## WHAT IS REQUIRED
The records below must be reproduced exactly. Strip out the pictures.

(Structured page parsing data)
----

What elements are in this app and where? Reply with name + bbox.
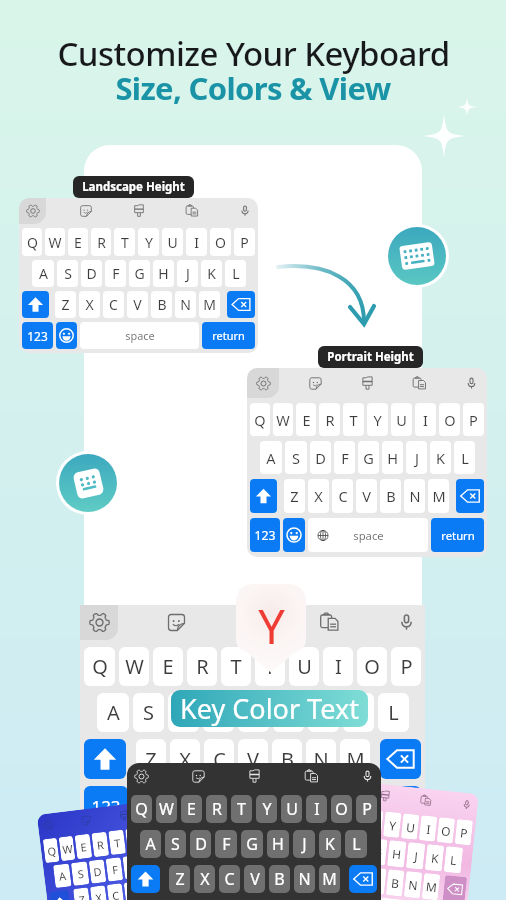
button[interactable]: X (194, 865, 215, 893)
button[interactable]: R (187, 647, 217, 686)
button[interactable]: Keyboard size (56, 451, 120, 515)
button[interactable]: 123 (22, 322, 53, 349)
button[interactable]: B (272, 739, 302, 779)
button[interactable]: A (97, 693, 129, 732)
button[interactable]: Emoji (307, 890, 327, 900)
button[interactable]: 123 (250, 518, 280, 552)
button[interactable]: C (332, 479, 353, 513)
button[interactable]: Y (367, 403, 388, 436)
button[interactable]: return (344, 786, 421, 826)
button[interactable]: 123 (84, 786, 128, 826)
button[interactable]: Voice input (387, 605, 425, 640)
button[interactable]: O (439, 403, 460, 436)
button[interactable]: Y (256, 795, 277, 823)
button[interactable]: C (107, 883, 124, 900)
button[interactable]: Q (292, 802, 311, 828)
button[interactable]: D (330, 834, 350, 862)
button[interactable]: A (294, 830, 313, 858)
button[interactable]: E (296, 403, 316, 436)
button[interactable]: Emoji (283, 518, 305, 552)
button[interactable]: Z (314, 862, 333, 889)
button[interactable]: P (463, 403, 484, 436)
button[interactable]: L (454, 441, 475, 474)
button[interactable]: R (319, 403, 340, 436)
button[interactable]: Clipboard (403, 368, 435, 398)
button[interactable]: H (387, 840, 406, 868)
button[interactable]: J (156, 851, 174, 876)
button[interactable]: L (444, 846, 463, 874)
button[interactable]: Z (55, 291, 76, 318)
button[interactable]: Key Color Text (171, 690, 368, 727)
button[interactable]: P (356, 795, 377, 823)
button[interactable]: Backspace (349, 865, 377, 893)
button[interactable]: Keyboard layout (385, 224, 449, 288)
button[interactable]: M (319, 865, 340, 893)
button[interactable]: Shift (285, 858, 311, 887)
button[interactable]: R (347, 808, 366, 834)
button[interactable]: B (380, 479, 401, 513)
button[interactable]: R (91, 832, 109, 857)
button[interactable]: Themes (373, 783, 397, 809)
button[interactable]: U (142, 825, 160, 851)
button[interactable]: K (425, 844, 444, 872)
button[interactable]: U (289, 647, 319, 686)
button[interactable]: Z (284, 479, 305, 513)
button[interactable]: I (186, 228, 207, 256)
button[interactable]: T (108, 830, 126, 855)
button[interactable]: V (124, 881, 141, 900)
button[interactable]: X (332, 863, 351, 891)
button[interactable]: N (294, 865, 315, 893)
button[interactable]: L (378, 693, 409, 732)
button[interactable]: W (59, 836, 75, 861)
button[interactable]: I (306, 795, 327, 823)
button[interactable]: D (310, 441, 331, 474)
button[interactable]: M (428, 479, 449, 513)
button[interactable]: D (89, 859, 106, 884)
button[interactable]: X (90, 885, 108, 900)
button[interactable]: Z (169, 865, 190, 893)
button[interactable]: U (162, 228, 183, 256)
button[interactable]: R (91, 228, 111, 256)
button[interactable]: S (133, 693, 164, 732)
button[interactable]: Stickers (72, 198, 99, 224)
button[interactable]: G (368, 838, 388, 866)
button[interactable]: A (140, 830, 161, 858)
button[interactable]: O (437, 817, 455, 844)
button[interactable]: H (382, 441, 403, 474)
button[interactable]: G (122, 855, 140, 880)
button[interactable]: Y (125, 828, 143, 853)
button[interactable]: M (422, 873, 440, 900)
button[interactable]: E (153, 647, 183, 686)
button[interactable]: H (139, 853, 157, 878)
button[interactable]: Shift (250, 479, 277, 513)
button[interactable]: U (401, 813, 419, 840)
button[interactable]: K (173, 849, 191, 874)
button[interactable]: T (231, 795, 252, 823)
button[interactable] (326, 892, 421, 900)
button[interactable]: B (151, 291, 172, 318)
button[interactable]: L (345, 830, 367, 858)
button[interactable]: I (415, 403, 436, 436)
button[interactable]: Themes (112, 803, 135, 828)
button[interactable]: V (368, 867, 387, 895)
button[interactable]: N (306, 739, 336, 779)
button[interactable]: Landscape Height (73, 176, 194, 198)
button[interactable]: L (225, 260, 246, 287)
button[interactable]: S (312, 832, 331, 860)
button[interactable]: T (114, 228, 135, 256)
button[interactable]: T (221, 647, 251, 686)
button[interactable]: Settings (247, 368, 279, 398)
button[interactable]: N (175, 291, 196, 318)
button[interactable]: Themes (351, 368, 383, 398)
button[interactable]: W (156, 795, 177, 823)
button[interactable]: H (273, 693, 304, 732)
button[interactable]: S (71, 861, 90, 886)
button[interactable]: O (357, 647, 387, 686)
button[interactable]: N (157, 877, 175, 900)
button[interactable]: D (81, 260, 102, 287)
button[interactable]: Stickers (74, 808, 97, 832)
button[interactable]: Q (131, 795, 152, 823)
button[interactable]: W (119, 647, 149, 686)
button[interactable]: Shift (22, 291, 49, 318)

----

## TASK OUTPUT
What elements are in this app and where? Reply with name + bbox.
button[interactable]: X (194, 865, 215, 893)
button[interactable]: R (187, 647, 217, 686)
button[interactable]: Keyboard size (56, 451, 120, 515)
button[interactable]: 123 (22, 322, 53, 349)
button[interactable]: B (272, 739, 302, 779)
button[interactable]: A (97, 693, 129, 732)
button[interactable]: Emoji (307, 890, 327, 900)
button[interactable]: 123 (250, 518, 280, 552)
button[interactable]: C (332, 479, 353, 513)
button[interactable]: Y (367, 403, 388, 436)
button[interactable]: return (344, 786, 421, 826)
button[interactable]: 123 (84, 786, 128, 826)
button[interactable]: Voice input (387, 605, 425, 640)
button[interactable]: O (439, 403, 460, 436)
button[interactable]: Y (256, 795, 277, 823)
button[interactable]: C (107, 883, 124, 900)
button[interactable]: Q (292, 802, 311, 828)
button[interactable]: D (330, 834, 350, 862)
button[interactable]: A (294, 830, 313, 858)
button[interactable]: E (296, 403, 316, 436)
button[interactable]: Emoji (283, 518, 305, 552)
button[interactable]: Z (314, 862, 333, 889)
button[interactable]: P (463, 403, 484, 436)
button[interactable]: L (454, 441, 475, 474)
button[interactable]: R (319, 403, 340, 436)
button[interactable]: Clipboard (403, 368, 435, 398)
button[interactable]: H (387, 840, 406, 868)
button[interactable]: J (156, 851, 174, 876)
button[interactable]: L (444, 846, 463, 874)
button[interactable]: Z (55, 291, 76, 318)
button[interactable]: Key Color Text (171, 690, 368, 727)
button[interactable]: P (356, 795, 377, 823)
button[interactable]: Backspace (349, 865, 377, 893)
button[interactable]: Keyboard layout (385, 224, 449, 288)
button[interactable]: M (319, 865, 340, 893)
button[interactable]: Shift (285, 858, 311, 887)
button[interactable]: R (347, 808, 366, 834)
button[interactable]: B (380, 479, 401, 513)
button[interactable]: R (91, 832, 109, 857)
button[interactable]: Themes (373, 783, 397, 809)
button[interactable]: U (142, 825, 160, 851)
button[interactable]: K (425, 844, 444, 872)
button[interactable]: U (289, 647, 319, 686)
button[interactable]: Z (284, 479, 305, 513)
button[interactable]: I (186, 228, 207, 256)
button[interactable]: T (108, 830, 126, 855)
button[interactable]: V (124, 881, 141, 900)
button[interactable]: X (332, 863, 351, 891)
button[interactable]: N (294, 865, 315, 893)
button[interactable]: L (378, 693, 409, 732)
button[interactable]: W (59, 836, 75, 861)
button[interactable]: I (306, 795, 327, 823)
button[interactable]: D (310, 441, 331, 474)
button[interactable]: M (428, 479, 449, 513)
button[interactable]: D (89, 859, 106, 884)
button[interactable]: X (90, 885, 108, 900)
button[interactable]: Z (169, 865, 190, 893)
button[interactable]: U (162, 228, 183, 256)
button[interactable]: R (91, 228, 111, 256)
button[interactable]: S (133, 693, 164, 732)
button[interactable]: Stickers (72, 198, 99, 224)
button[interactable]: G (368, 838, 388, 866)
button[interactable]: A (140, 830, 161, 858)
button[interactable]: O (437, 817, 455, 844)
button[interactable]: H (382, 441, 403, 474)
button[interactable]: G (122, 855, 140, 880)
button[interactable]: Y (125, 828, 143, 853)
button[interactable]: M (422, 873, 440, 900)
button[interactable]: E (153, 647, 183, 686)
button[interactable]: H (139, 853, 157, 878)
button[interactable]: Shift (250, 479, 277, 513)
button[interactable]: U (401, 813, 419, 840)
button[interactable]: K (173, 849, 191, 874)
button[interactable]: T (231, 795, 252, 823)
button[interactable] (326, 892, 421, 900)
button[interactable]: B (151, 291, 172, 318)
button[interactable]: L (345, 830, 367, 858)
button[interactable]: I (415, 403, 436, 436)
button[interactable]: Themes (112, 803, 135, 828)
button[interactable]: V (368, 867, 387, 895)
button[interactable]: N (306, 739, 336, 779)
button[interactable]: Landscape Height (73, 176, 194, 198)
button[interactable]: L (225, 260, 246, 287)
button[interactable]: S (312, 832, 331, 860)
button[interactable]: T (114, 228, 135, 256)
button[interactable]: T (221, 647, 251, 686)
button[interactable]: Settings (247, 368, 279, 398)
button[interactable]: N (175, 291, 196, 318)
button[interactable]: Themes (351, 368, 383, 398)
button[interactable]: W (156, 795, 177, 823)
button[interactable]: H (273, 693, 304, 732)
button[interactable]: S (71, 861, 90, 886)
button[interactable]: O (357, 647, 387, 686)
button[interactable]: N (157, 877, 175, 900)
button[interactable]: D (81, 260, 102, 287)
button[interactable]: Stickers (74, 808, 97, 832)
button[interactable]: Q (131, 795, 152, 823)
button[interactable]: W (119, 647, 149, 686)
button[interactable]: Shift (22, 291, 49, 318)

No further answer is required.